[Start of section]

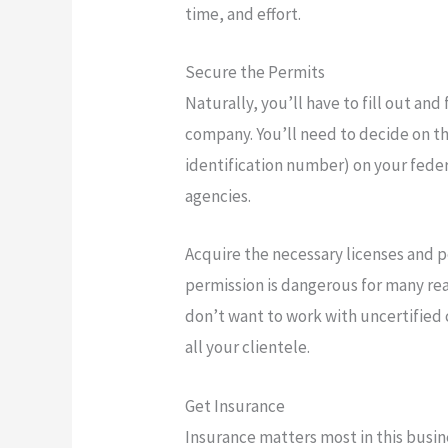
time, and effort.
Secure the Permits
Naturally, you’ll have to fill out an
company. You’ll need to decide on th
identification number) on your federa
agencies.
Acquire the necessary licenses and 
permission is dangerous for many rea
don’t want to work with uncertified 
all your clientele.
Get Insurance
Insurance matters most in this busin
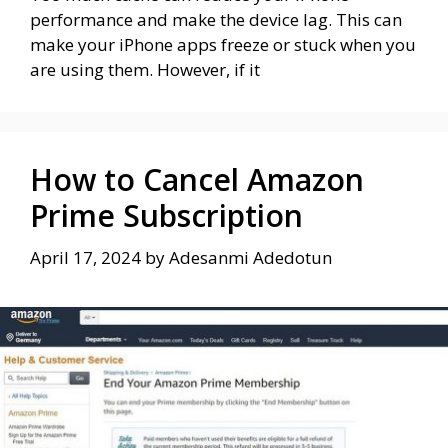
performance and make the device lag. This can
make your iPhone apps freeze or stuck when you
are using them. However, if it
How to Cancel Amazon
Prime Subscription
April 17, 2024
by
Adesanmi Adedotun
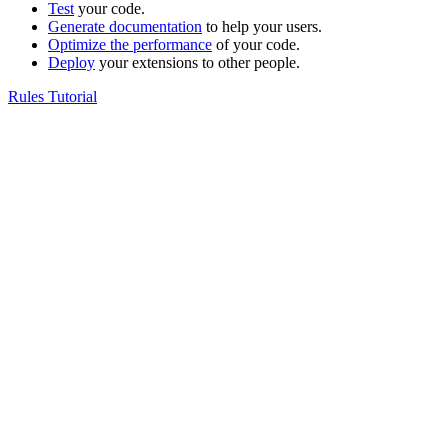
Test
your code.
Generate documentation
to help your users.
Optimize the performance
of your code.
Deploy
your extensions to other people.
Rules Tutorial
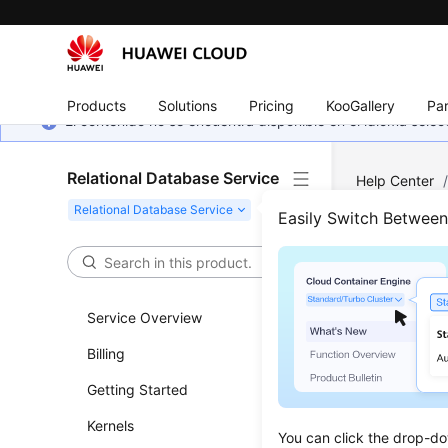
Products
Solutions
Pricing
KooGallery
Par
El contenido no se encuentra disponible en el idioma sel
Relational Database Service
Help Center
(Recommend
Easily Switch Betwee
Auth
Service Overview
Updated 
Billing
Functi
Getting Started
This API i
Kernels
You can click the drop-do
Before c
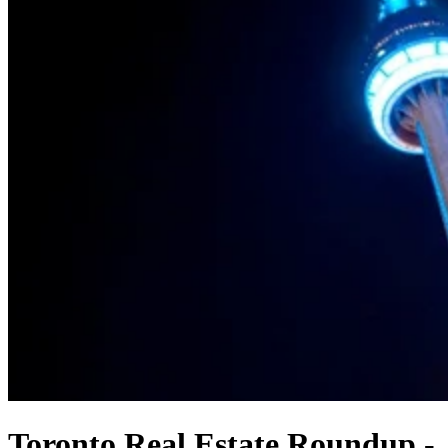
Toronto Real Estate Roundup -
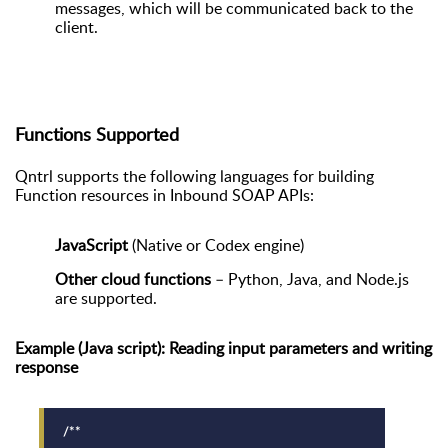
messages, which will be communicated back to the
client.
Functions Supported
Qntrl supports the following languages for building
Function resources in Inbound SOAP APIs:
JavaScript
(Native or Codex engine)
Other cloud functions
– Python, Java, and Node.js
are supported.
Example (Java script): Reading input parameters and writing
response
/**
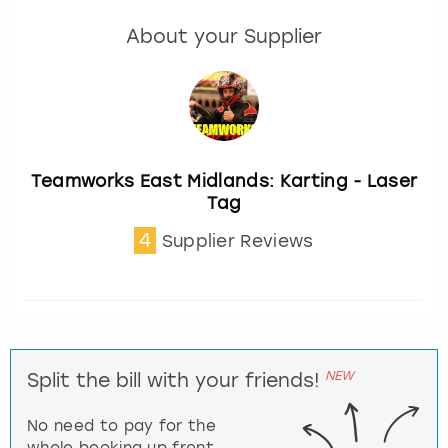
About your Supplier
Teamworks East Midlands: Karting - Laser
Tag
4
Supplier Reviews
NEW
Split the bill with your friends!
No need to pay for the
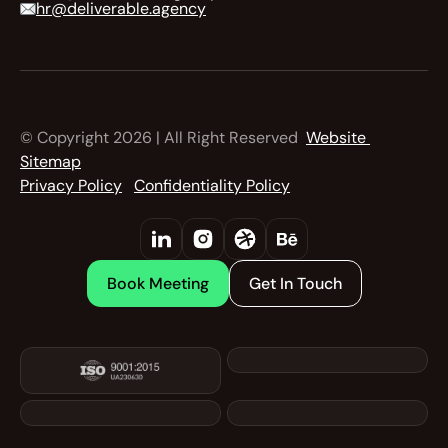
hr@deliverable.agency
© Copyright 2026 | All Right Reserved  
Website 
Sitemap
Privacy Policy
Confidentiality Policy
Book Meeting
Get In Touch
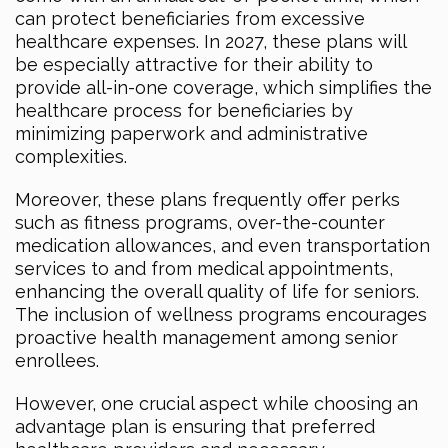
can protect beneficiaries from excessive
healthcare expenses. In 2027, these plans will
be especially attractive for their ability to
provide all-in-one coverage, which simplifies the
healthcare process for beneficiaries by
minimizing paperwork and administrative
complexities.
Moreover, these plans frequently offer perks
such as fitness programs, over-the-counter
medication allowances, and even transportation
services to and from medical appointments,
enhancing the overall quality of life for seniors.
The inclusion of wellness programs encourages
proactive health management among senior
enrollees.
However, one crucial aspect while choosing an
advantage plan is ensuring that preferred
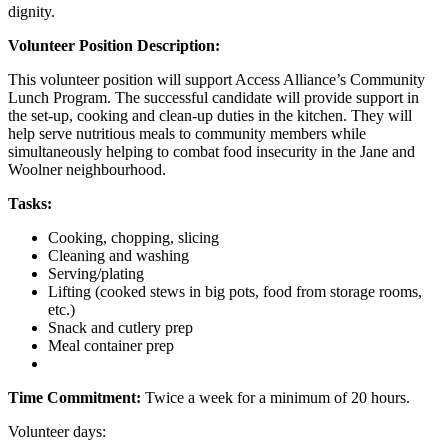
dignity.
Volunteer Position Description:
This volunteer position will support Access Alliance’s Community
Lunch Program. The successful candidate will provide support in
the set-up, cooking and clean-up duties in the kitchen. They will
help serve nutritious meals to community members while
simultaneously helping to combat food insecurity in the Jane and
Woolner neighbourhood.
Tasks:
Cooking, chopping, slicing
Cleaning and washing
Serving/plating
Lifting (cooked stews in big pots, food from storage rooms,
etc.)
Snack and cutlery prep
Meal container prep
Time Commitment:
Twice a week for a minimum of 20 hours.
Volunteer days:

[End of section]

● **What is being asked**
Among the entries, find every line holding "make" and return it.

● **Answer area**
performance and make the device lag. This can
make your iPhone apps freeze or stuck when you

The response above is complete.